> [TASK OBJECTIVE]: The entries below contain a line with "Garrison Woods, Calgary Real Estate" and a line with "Hillhurst, Calgary Real Estate". Quote exactly those two lines and all lines between them.

Start of Block

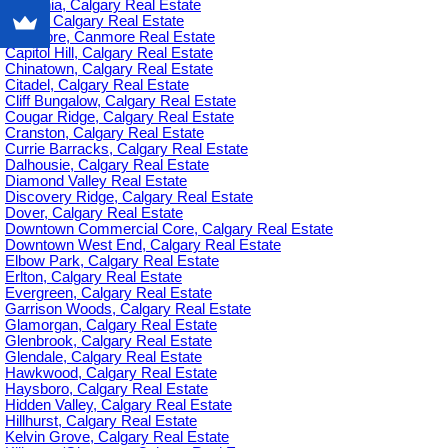
Britannia, Calgary Real Estate
C-385, Calgary Real Estate
Canmore, Canmore Real Estate
Capitol Hill, Calgary Real Estate
Chinatown, Calgary Real Estate
Citadel, Calgary Real Estate
Cliff Bungalow, Calgary Real Estate
Cougar Ridge, Calgary Real Estate
Cranston, Calgary Real Estate
Currie Barracks, Calgary Real Estate
Dalhousie, Calgary Real Estate
Diamond Valley Real Estate
Discovery Ridge, Calgary Real Estate
Dover, Calgary Real Estate
Downtown Commercial Core, Calgary Real Estate
Downtown West End, Calgary Real Estate
Elbow Park, Calgary Real Estate
Erlton, Calgary Real Estate
Evergreen, Calgary Real Estate
Garrison Woods, Calgary Real Estate
Glamorgan, Calgary Real Estate
Glenbrook, Calgary Real Estate
Glendale, Calgary Real Estate
Hawkwood, Calgary Real Estate
Haysboro, Calgary Real Estate
Hidden Valley, Calgary Real Estate
Hillhurst, Calgary Real Estate
Kelvin Grove, Calgary Real Estate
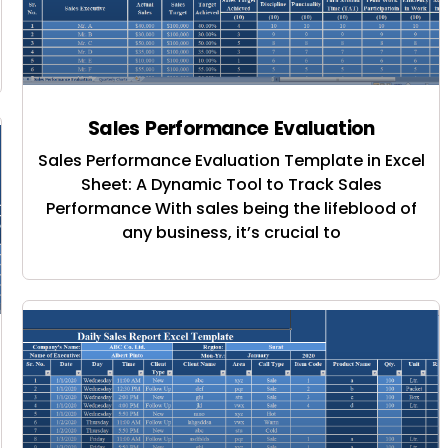
Sales Performance Evaluation
Sales Performance Evaluation Template in Excel
Sheet: A Dynamic Tool to Track Sales
Performance With sales being the lifeblood of
any business, it’s crucial to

End of Block

> [YOUR SOLUTION]:
Garrison Woods, Calgary Real Estate
Glamorgan, Calgary Real Estate
Glenbrook, Calgary Real Estate
Glendale, Calgary Real Estate
Hawkwood, Calgary Real Estate
Haysboro, Calgary Real Estate
Hidden Valley, Calgary Real Estate
Hillhurst, Calgary Real Estate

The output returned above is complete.